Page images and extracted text
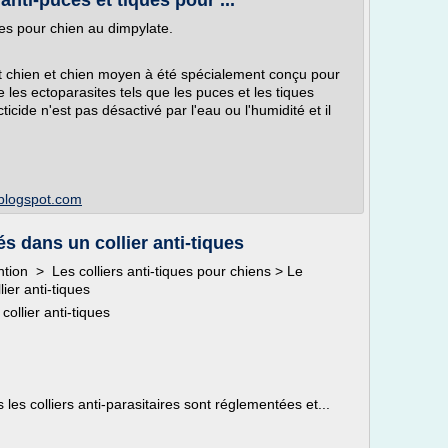
anti-puces et tiques pour ...
ques pour chien au dimpylate.
tit chien et chien moyen à été spécialement conçu pour
 les ectoparasites tels que les puces et les tiques
icide n'est pas désactivé par l'eau ou l'humidité et il
.blogspot.com
és dans un collier anti-tiques
ion > Les colliers anti-tiques pour chiens > Le
ier anti-tiques
collier anti-tiques
es colliers anti-parasitaires sont réglementées et...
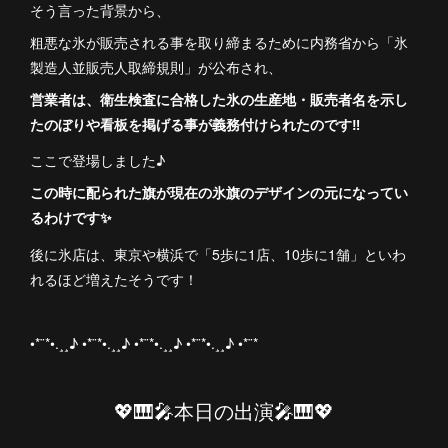
そう言った背景から、
粗悪な氷が販売される事を取り締まるために内務省から「氷
製造人並販売人取締規則」が公布され、
営業者は、衛生検査に合格した氷の生産地・販売者名を示し
たのぼりや看板を掲げる事が義務付けられたのです‼️
ここで登場しました♪
この時に配られた旗が現在の氷旗のデザインの元になってい
るわけです✨
後に氷店は、東京や横浜で「5歩に1店、10歩に1舗」といわ
れるほど増えたそうです！
•*¨*•.¸¸♪ •*¨*•.¸¸♪ •*¨*•.¸¸♪ •*¨*•.¸¸♪ •*¨*
💖🎹🎤本日の出演🎤🎹💖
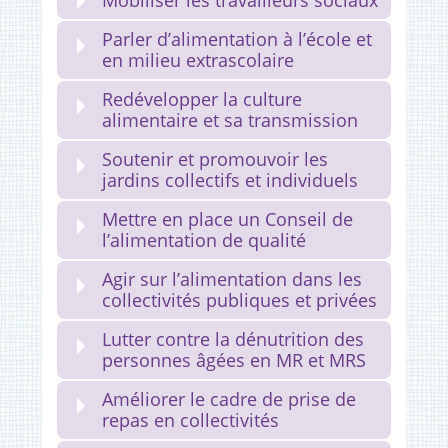
Mobiliser les travailleurs sociaux
Parler d’alimentation à l’école et
en milieu extrascolaire
Redévelopper la culture
alimentaire et sa transmission
Soutenir et promouvoir les
jardins collectifs et individuels
Mettre en place un Conseil de
l’alimentation de qualité
Agir sur l’alimentation dans les
collectivités publiques et privées
Lutter contre la dénutrition des
personnes âgées en MR et MRS
Améliorer le cadre de prise de
repas en collectivités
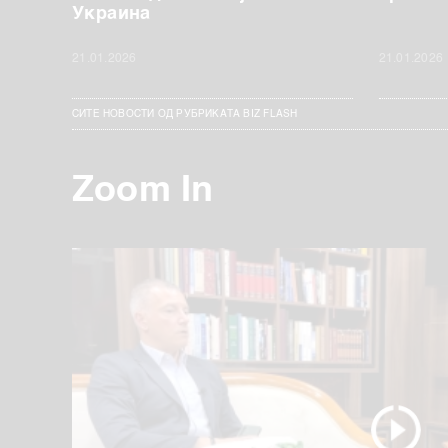
Украина
21.01.2026
21.01.2026
СИТЕ НОВОСТИ ОД РУБРИКАТА BIZ FLASH
Zoom In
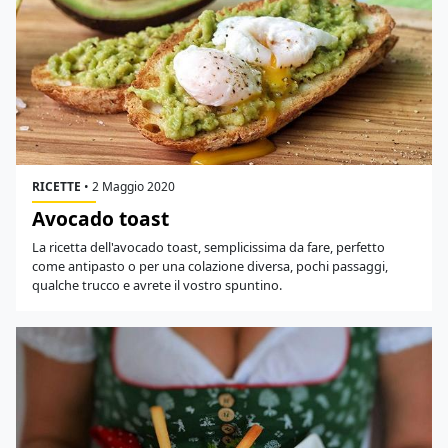
RICETTE
•
2 Maggio 2020
Avocado toast
La ricetta dell'avocado toast, semplicissima da fare, perfetto
come antipasto o per una colazione diversa, pochi passaggi,
qualche trucco e avrete il vostro spuntino.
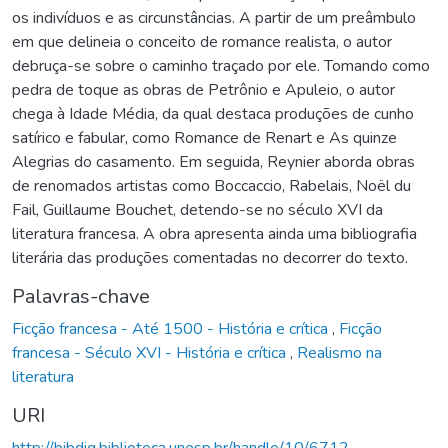
os indivíduos e as circunstâncias. A partir de um preâmbulo
em que delineia o conceito de romance realista, o autor
debruça-se sobre o caminho traçado por ele. Tomando como
pedra de toque as obras de Petrônio e Apuleio, o autor
chega à Idade Média, da qual destaca produções de cunho
satírico e fabular, como Romance de Renart e As quinze
Alegrias do casamento. Em seguida, Reynier aborda obras
de renomados artistas como Boccaccio, Rabelais, Noël du
Fail, Guillaume Bouchet, detendo-se no século XVI da
literatura francesa. A obra apresenta ainda uma bibliografia
literária das produções comentadas no decorrer do texto.
Palavras-chave
Ficção francesa - Até 1500 - História e crítica
,
Ficção
francesa - Século XVI - História e crítica
,
Realismo na
literatura
URI
http://bibdig.biblioteca.unesp.br/handle/10/6712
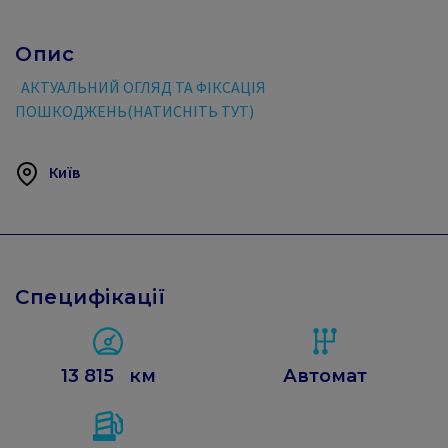
Опис
АКТУАЛЬНИЙ ОГЛЯД ТА ФІКСАЦІЯ
ПОШКОДЖЕНЬ(НАТИСНІТЬ ТУТ)
Київ
Специфікації
13 815
км
Автомат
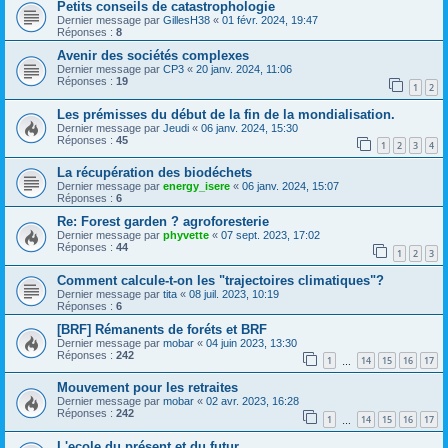
Petits conseils de catastrophologie
Dernier message par
GillesH38
«
01 févr. 2024, 19:47
Réponses :
8
Avenir des sociétés complexes
Dernier message par
CP3
«
20 janv. 2024, 11:06
Réponses :
19
1
2
Les prémisses du début de la fin de la mondialisation.
Dernier message par
Jeudi
«
06 janv. 2024, 15:30
Réponses :
45
1
2
3
4
La récupération des biodéchets
Dernier message par
energy_isere
«
06 janv. 2024, 15:07
Réponses :
6
Re: Forest garden ? agroforesterie
Dernier message par
phyvette
«
07 sept. 2023, 17:02
Réponses :
44
1
2
3
Comment calcule-t-on les "trajectoires climatiques"?
Dernier message par
tita
«
08 juil. 2023, 10:19
Réponses :
6
[BRF] Rémanents de foréts et BRF
Dernier message par
mobar
«
04 juin 2023, 13:30
Réponses :
242
1
14
15
16
17
…
Mouvement pour les retraites
Dernier message par
mobar
«
02 avr. 2023, 16:28
Réponses :
242
1
14
15
16
17
…
L'ecole du présent et du futur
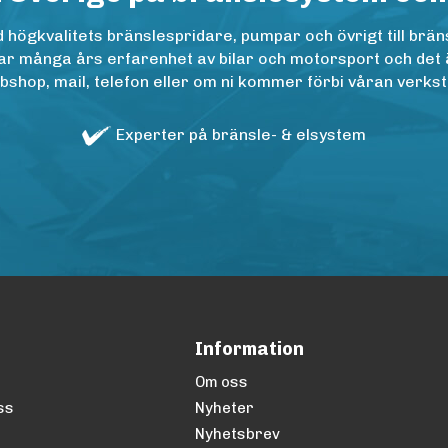
ögkvalitets bränslespridare, pumpar och övrigt till bräns
r många års erfarenhet av bilar och motorsport och det är n
op, mail, telefon eller om ni kommer förbi våran verkstad
Experter på bränsle- & elsystem
Information
Om oss
ss
Nyheter
Nyhetsbrev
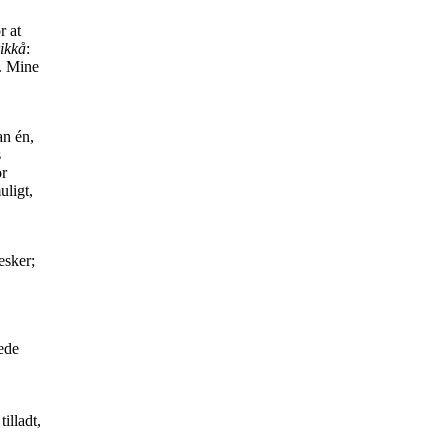
r at
ikkå
:
. Mine
an én,
s
or
uligt,
esker;
ede
illadt,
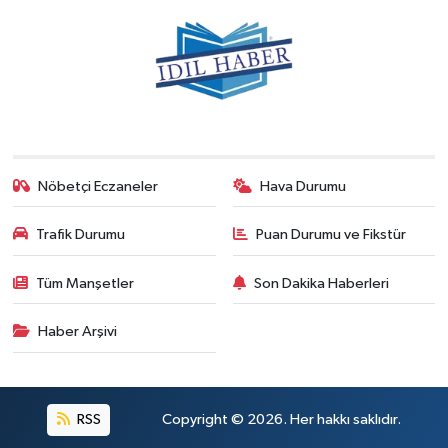
Nöbetçi Eczaneler
Hava Durumu
Trafik Durumu
Puan Durumu ve Fikstür
Tüm Manşetler
Son Dakika Haberleri
Haber Arşivi
RSS
Copyright © 2026. Her hakkı saklıdır.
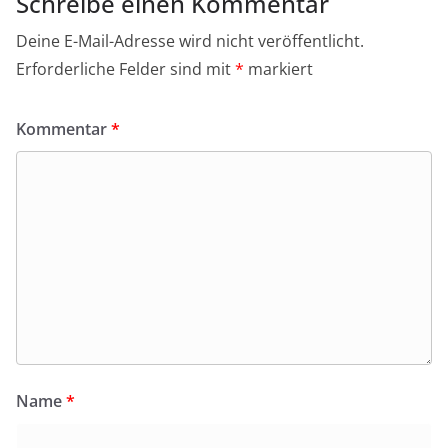
Schreibe einen Kommentar
Deine E-Mail-Adresse wird nicht veröffentlicht.
Erforderliche Felder sind mit
*
markiert
Kommentar
*
Name
*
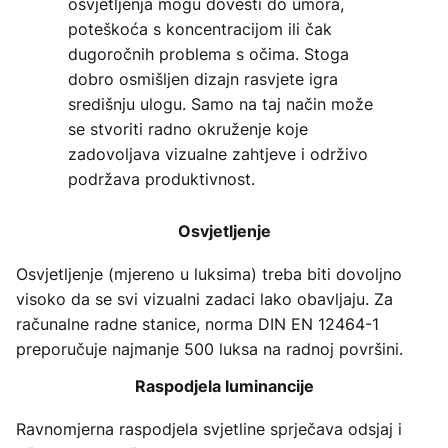
osvjetljenja mogu dovesti do umora,
poteškoća s koncentracijom ili čak
dugoročnih problema s očima. Stoga
dobro osmišljen dizajn rasvjete igra
središnju ulogu. Samo na taj način može
se stvoriti radno okruženje koje
zadovoljava vizualne zahtjeve i održivo
podržava produktivnost.
Osvjetljenje
Osvjetljenje (mjereno u luksima) treba biti dovoljno
visoko da se svi vizualni zadaci lako obavljaju. Za
računalne radne stanice, norma DIN EN 12464-1
preporučuje najmanje 500 luksa na radnoj površini.
Raspodjela luminancije
Ravnomjerna raspodjela svjetline sprječava odsjaj i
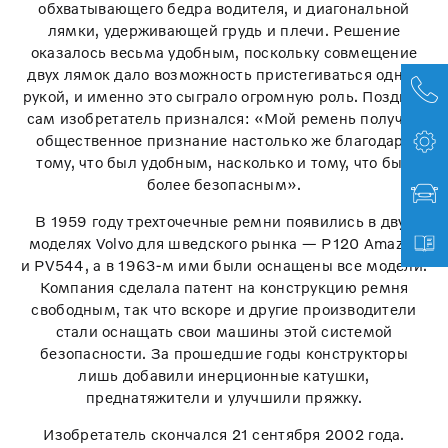
обхватывающего бедра водителя, и диагональной
лямки, удерживающей грудь и плечи. Решение
оказалось весьма удобным, поскольку совмещение
двух лямок дало возможность пристегиваться одной
рукой, и именно это сыграло огромную роль. Позднее
сам изобретатель признался: «Мой ремень получил
общественное признание настолько же благодаря
тому, что был удобным, насколько и тому, что был
более безопасным».
В 1959 году трехточечные ремни появились в двух
моделях Volvo для шведского рынка — P120 Amazon
и PV544, а в 1963-м ими были оснащены все модели.
Компания сделала патент на конструкцию ремня
свободным, так что вскоре и другие производители
стали оснащать свои машины этой системой
безопасности. За прошедшие годы конструкторы
лишь добавили инерционные катушки,
преднатяжители и улучшили пряжку.
Изобретатель скончался 21 сентября 2002 года.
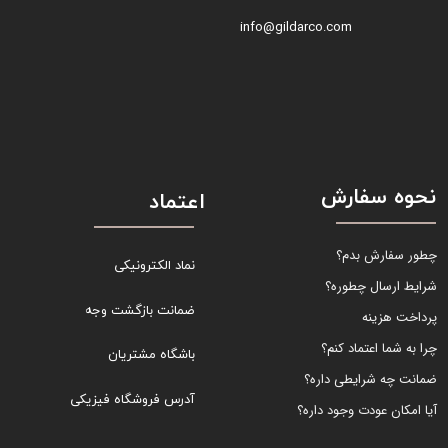
info@gildarco.com
نحوه سفارش
اعتماد
چطور سفارش بدم؟
نماد الکترونیکی
شرایط ارسال چطوره؟
ضمانت بازگشت وجه
پرداخت هزینه
چرا به شما اعتماد کنم؟
باشگاه مشتریان
ضمانت چه شرایطی داره؟
آدرس فروشگاه فیزیکی
آیا امکان عودت وجود داره؟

#### What is needed
Output each entry above word for word. The pictures stay out.

#### Result
anti-puces et tiques pour ...
ques pour chien au dimpylate.
tit chien et chien moyen à été spécialement conçu pour
 les ectoparasites tels que les puces et les tiques
icide n'est pas désactivé par l'eau ou l'humidité et il
.blogspot.com
és dans un collier anti-tiques
ion > Les colliers anti-tiques pour chiens > Le
ier anti-tiques
collier anti-tiques
es colliers anti-parasitaires sont réglementées et...
そう言った背景から、
粗悪な氷が販売される事を取り締まるために内務省から「氷
製造人並販売人取締規則」が公布され、
営業者は、衛生検査に合格した氷の生産地・販売者名を示し
たのぼりや看板を掲げる事が義務付けられたのです‼️
ここで登場しました♪
この時に配られた旗が現在の氷旗のデザインの元になってい
るわけです✨
後に氷店は、東京や横浜で「5歩に1店、10歩に1舗」といわ
れるほど増えたそうです！
•*¨*•.¸¸♪ •*¨*•.¸¸♪ •*¨*•.¸¸♪ •*¨*•.¸¸♪ •*¨*
💖🎹🎤本日の出演🎤🎹💖
Mobiliser les travailleurs sociaux
Parler d’alimentation à l’école et
en milieu extrascolaire
Redévelopper la culture
alimentaire et sa transmission
Soutenir et promouvoir les
jardins collectifs et individuels
Mettre en place un Conseil de
l’alimentation de qualité
Agir sur l’alimentation dans les
collectivités publiques et privées
Lutter contre la dénutrition des
personnes âgées en MR et MRS
Améliorer le cadre de prise de
repas en collectivités
Украина
21.01.2026
21.01.2026
СИТЕ НОВОСТИ ОД РУБРИКАТА BIZ FLASH
Zoom In
RICETTE
•
2 Maggio 2020
Avocado toast
La ricetta dell'avocado toast, semplicissima da fare, perfetto
come antipasto o per una colazione diversa, pochi passaggi,
qualche trucco e avrete il vostro spuntino.
os indivíduos e as circunstâncias. A partir de um preâmbulo
em que delineia o conceito de romance realista, o autor
debruça-se sobre o caminho traçado por ele. Tomando como
pedra de toque as obras de Petrônio e Apuleio, o autor
chega à Idade Média, da qual destaca produções de cunho
satírico e fabular, como Romance de Renart e As quinze
Alegrias do casamento. Em seguida, Reynier aborda obras
de renomados artistas como Boccaccio, Rabelais, Noël du
Fail, Guillaume Bouchet, detendo-se no século XVI da
literatura francesa. A obra apresenta ainda uma bibliografia
literária das produções comentadas no decorrer do texto.
Palavras-chave
Ficção francesa - Até 1500 - História e crítica
,
Ficção
francesa - Século XVI - História e crítica
,
Realismo na
literatura
URI
http://bibdig.biblioteca.unesp.br/handle/10/6712
Опис
АКТУАЛЬНИЙ ОГЛЯД ТА ФІКСАЦІЯ
ПОШКОДЖЕНЬ(НАТИСНІТЬ ТУТ)
Київ
Специфікації
13 815
км
Автомат
Petits conseils de catastrophologie
Dernier message par
GillesH38
«
01 févr. 2024, 19:47
Réponses :
8
Avenir des sociétés complexes
Dernier message par
CP3
«
20 janv. 2024, 11:06
Réponses :
19
1
2
Les prémisses du début de la fin de la mondialisation.
Dernier message par
Jeudi
«
06 janv. 2024, 15:30
Réponses :
45
1
2
3
4
La récupération des biodéchets
Dernier message par
energy_isere
«
06 janv. 2024, 15:07
Réponses :
6
Re: Forest garden ? agroforesterie
Dernier message par
phyvette
«
07 sept. 2023, 17:02
Réponses :
44
1
2
3
Comment calcule-t-on les "trajectoires climatiques"?
Dernier message par
tita
«
08 juil. 2023, 10:19
Réponses :
6
[BRF] Rémanents de foréts et BRF
Dernier message par
mobar
«
04 juin 2023, 13:30
Réponses :
242
1
14
15
16
17
…
Mouvement pour les retraites
Dernier message par
mobar
«
02 avr. 2023, 16:28
Réponses :
242
1
14
15
16
17
…
L'ecole du présent et du futur
ögkvalitets bränslespridare, pumpar och övrigt till bräns
r många års erfarenhet av bilar och motorsport och det är n
op, mail, telefon eller om ni kommer förbi våran verkstad
Experter på bränsle- & elsystem
Information
Om oss
ss
Nyheter
Nyhetsbrev
r at
ikkå
:
. Mine
an én,
s
or
uligt,
esker;
ede
illadt,
Nöbetçi Eczaneler
Hava Durumu
Trafik Durumu
Puan Durumu ve Fikstür
Tüm Manşetler
Son Dakika Haberleri
Haber Arşivi
RSS
Copyright © 2026. Her hakkı saklıdır.
Schreibe einen Kommentar
Deine E-Mail-Adresse wird nicht veröffentlicht.
Erforderliche Felder sind mit
*
markiert
Kommentar
*
Name
*
osvjetljenja mogu dovesti do umora,
poteškoća s koncentracijom ili čak
dugoročnih problema s očima. Stoga
dobro osmišljen dizajn rasvjete igra
središnju ulogu. Samo na taj način može
se stvoriti radno okruženje koje
zadovoljava vizualne zahtjeve i održivo
podržava produktivnost.
Osvjetljenje
Osvjetljenje (mjereno u luksima) treba biti dovoljno
visoko da se svi vizualni zadaci lako obavljaju. Za
računalne radne stanice, norma DIN EN 12464-1
preporučuje najmanje 500 luksa na radnoj površini.
Raspodjela luminancije
Ravnomjerna raspodjela svjetline sprječava odsjaj i
обхватывающего бедра водителя, и диагональной
лямки, удерживающей грудь и плечи. Решение
оказалось весьма удобным, поскольку совмещение
двух лямок дало возможность пристегиваться одной
рукой, и именно это сыграло огромную роль. Позднее
сам изобретатель признался: «Мой ремень получил
общественное признание настолько же благодаря
тому, что был удобным, насколько и тому, что был
более безопасным».
В 1959 году трехточечные ремни появились в двух
моделях Volvo для шведского рынка — P120 Amazon
и PV544, а в 1963-м ими были оснащены все модели.
Компания сделала патент на конструкцию ремня
свободным, так что вскоре и другие производители
стали оснащать свои машины этой системой
безопасности. За прошедшие годы конструкторы
лишь добавили инерционные катушки,
преднатяжители и улучшили пряжку.
Изобретатель скончался 21 сентября 2002 года.
info@gildarco.com
نحوه سفارش
اعتماد
چطور سفارش بدم؟
نماد الکترونیکی
شرایط ارسال چطوره؟
ضمانت بازگشت وجه
پرداخت هزینه
چرا به شما اعتماد کنم؟
باشگاه مشتریان
ضمانت چه شرایطی داره؟
آدرس فروشگاه فیزیکی
آیا امکان عودت وجود داره؟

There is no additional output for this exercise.